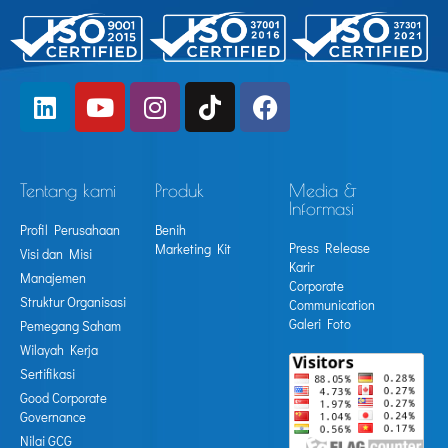
Tentang kami
Produk
Media &
Informasi
Profil Perusahaan
Benih
Press Release
Marketing Kit
Visi dan Misi
Karir
Manajemen
Corporate
Struktur Organisasi
Communication
Galeri Foto
Pemegang Saham
Wilayah Kerja
Sertifikasi
Good Corporate
Governance
Nilai GCG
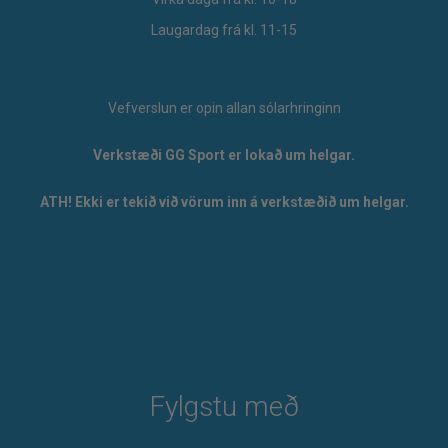
Laugardag frá kl. 11-15
Vefverslun er opin allan sólarhringinn
Verkstæði GG Sport er lokað um helgar.
ATH! Ekki er tekið við vörum inn á verkstæðið um helgar.
Fylgstu með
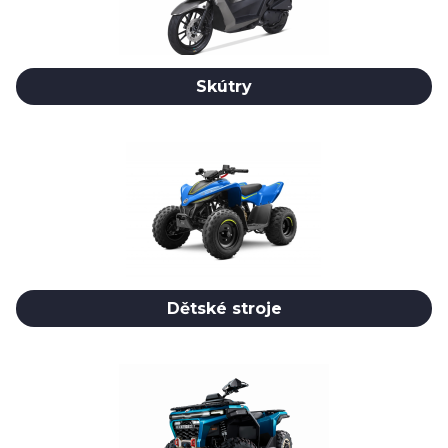
Skútry
Dětské stroje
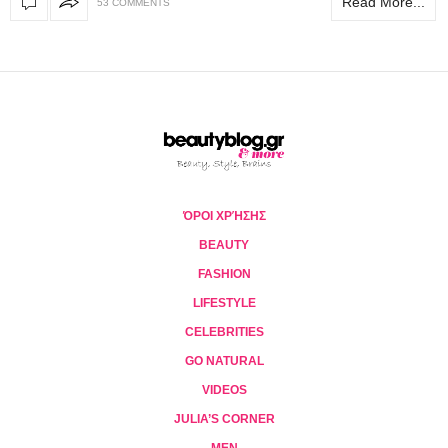
Read More...
53 COMMENTS
ΌΡΟΙ ΧΡΉΣΗΣ
BEAUTY
FASHION
LIFESTYLE
CELEBRITIES
GO NATURAL
VIDEOS
JULIA’S CORNER
MEN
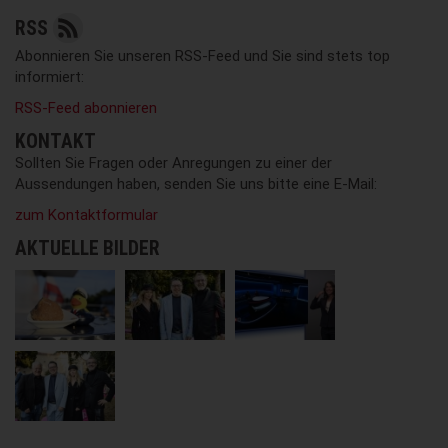
RSS
Abonnieren Sie unseren RSS-Feed und Sie sind stets top
informiert:
RSS-Feed abonnieren
KONTAKT
Sollten Sie Fragen oder Anregungen zu einer der
Aussendungen haben, senden Sie uns bitte eine E-Mail:
zum Kontaktformular
AKTUELLE BILDER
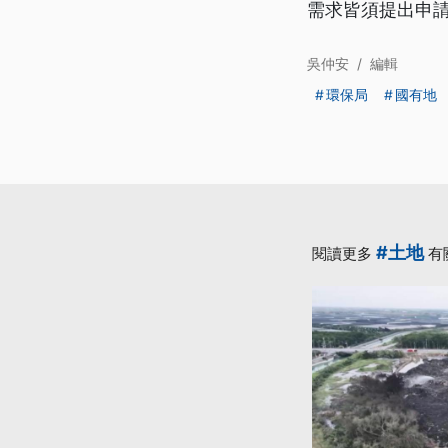
需求皆須提出申
吳仲安
/
編輯
環保局
國有地
#土地
閱讀更多
有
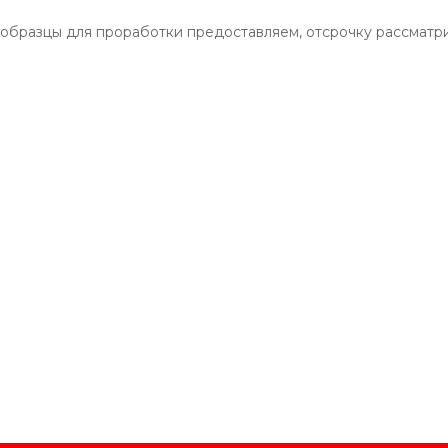
, образцы для проработки предоставляем, отсрочку рассматр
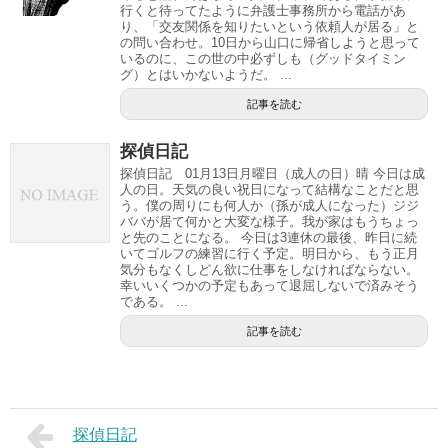
行くと待ってたように弁護士事務所から電話があ
り、「交友関係を知りたいという依頼人が居る」と
の問い合わせ。10日から山口に帰省しようと思って
いるのに、この世の中必ずしも（グッドタイミン
グ）とはいかないようだ。 ...
記事を読む
探偵日記
探偵日記 01月13日月曜日（成人の日）晴 今日は成
人の日。天気の良い祝日になって結構なことだと思
う。僕の周りにも何人か（孫が成人になった）ジジ
ババが居て何かと大変な様子。我が家はもうちょっ
と先のことになる。 今日は3連休の最後、昨日に続
いてゴルフの練習に行く予定。明日から、もう正月
気分もなくしどん欲に仕事をしなければならない。
幸いいくつかの予定もあって退屈しないで済みそう
である。 ...
記事を読む
探偵日記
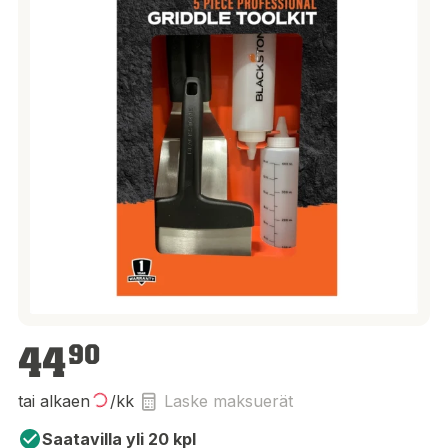
44,90 €
44
90
tai alkaen
/kk
Laske maksuerät
Saatavilla yli 20 kpl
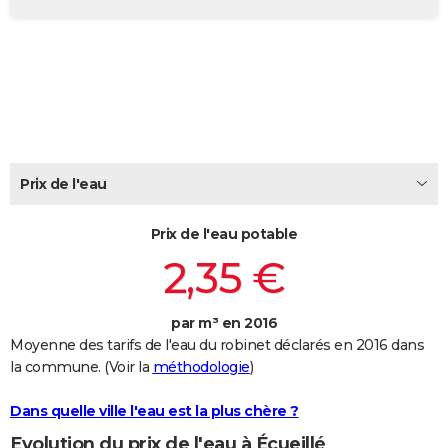
City break
Voyage de noces
Climat
Destinations
Voyage nature
Forum
+
PHOTO
GUIDES D'ACHAT
BONS PLANS
CARTE DE VOEUX
Carte Bonne année
Carte Pâques
Carte de Noël
Carte Saint-Valentin
Carte d'anniversaire
Prix de l'eau
DICTIONNAIRE
Biographies
Expressions
Dictionnaire
Citations
Proverbes
PROGRAMME TV
Prix de l'eau potable
2,35 €
COPAINS D'AVANT
Se connecter
Collèges
Universités
Service militaire
S'inscrire
Lycées
Primaires
Entreprises
Avis de recherche
AVIS DE DÉCÈS
par m³ en 2016
Moyenne des tarifs de l'eau du robinet déclarés en 2016 dans
FORUM
la commune. (Voir la
méthodologie
)
Lifestyle
Sport
Television
Cinema
Bricolage
Culture
Auto
Voyage
Dans quelle ville l'eau est la plus chère ?
Evolution du prix de l'eau à Écueillé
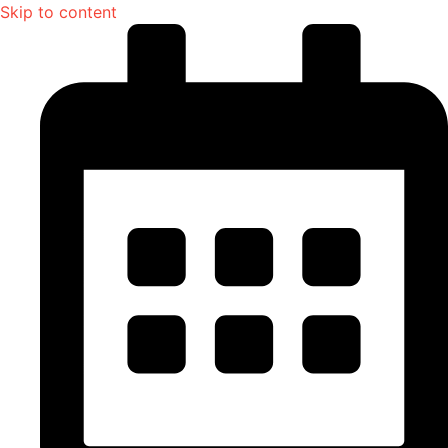
Skip to content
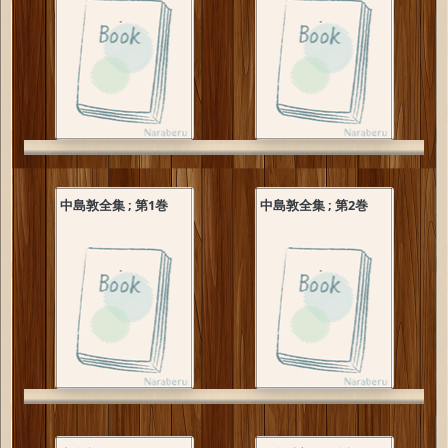
中島敦全集 ; 第1巻
中島敦全集 ; 第2巻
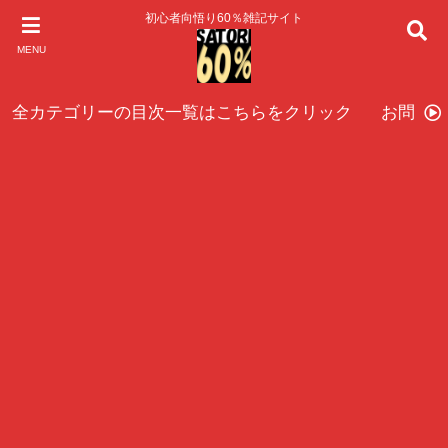
初心者向悟り60％雑記サイト
MENU
全カテゴリーの目次一覧はこちらをクリック
お問い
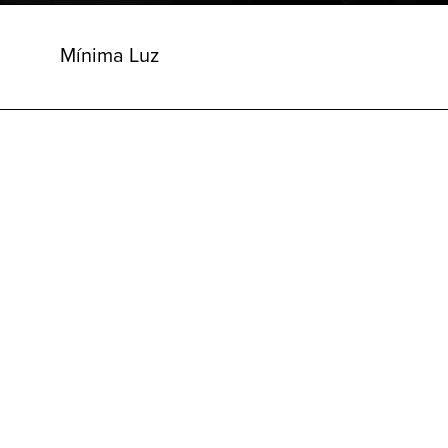
Mínima Luz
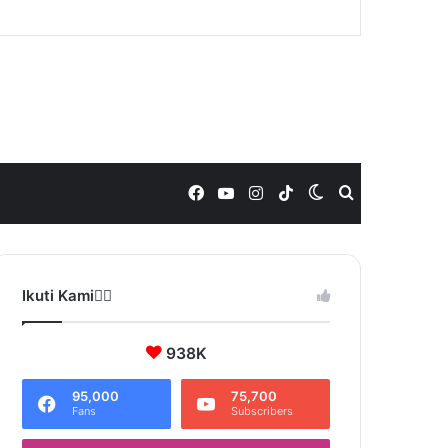
Facebook
YouTube
Instagram
TikTok
Switch
Search
skin
for
Ikuti Kami❤️‍🔥
938K
95,000
75,700
Fans
Subscribers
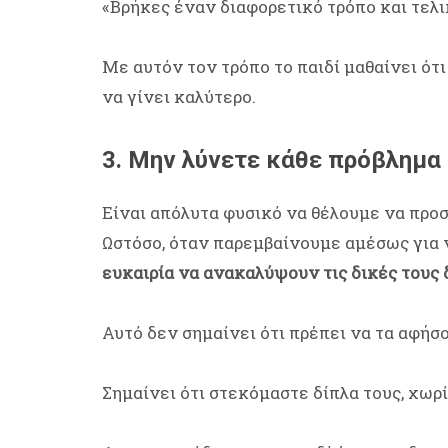
«Βρήκες έναν διαφορετικό τρόπο και τελι
Με αυτόν τον τρόπο το παιδί μαθαίνει ότ
να γίνει καλύτερο.
3. Μην λύνετε κάθε πρόβλημα 
Είναι απόλυτα φυσικό να θέλουμε να προσ
Ωστόσο, όταν παρεμβαίνουμε αμέσως για 
ευκαιρία να ανακαλύψουν τις δικές τους
Αυτό δεν σημαίνει ότι πρέπει να τα αφήσ
Σημαίνει ότι στεκόμαστε δίπλα τους, χωρ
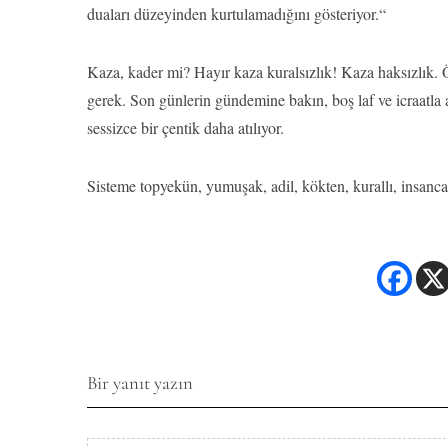
duaları düzeyinden kurtulamadığını gösteriyor.“
Kaza, kader mi? Hayır kaza kuralsızlık! Kaza haksızlık. 
gerek. Son günlerin gündemine bakın, boş laf ve icraatla 
sessizce bir çentik daha atılıyor.
Sisteme topyekün, yumuşak, adil, kökten, kurallı, insanca,
Bir yanıt yazın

+ + + + +

_Work order_
Print the part of the listing above that opens with the line containing "Read More..." and closes with the line containing "Sollten Sie Fragen". Copy it exactly, both ends included, and omit the pictures.

_Answer space_
Read More...
53 COMMENTS
ΌΡΟΙ ΧΡΉΣΗΣ
BEAUTY
FASHION
LIFESTYLE
CELEBRITIES
GO NATURAL
VIDEOS
JULIA’S CORNER
MEN
RSS
Abonnieren Sie unseren RSS-Feed und Sie sind stets top
informiert:
RSS-Feed abonnieren
KONTAKT
Sollten Sie Fragen oder Anregungen zu einer der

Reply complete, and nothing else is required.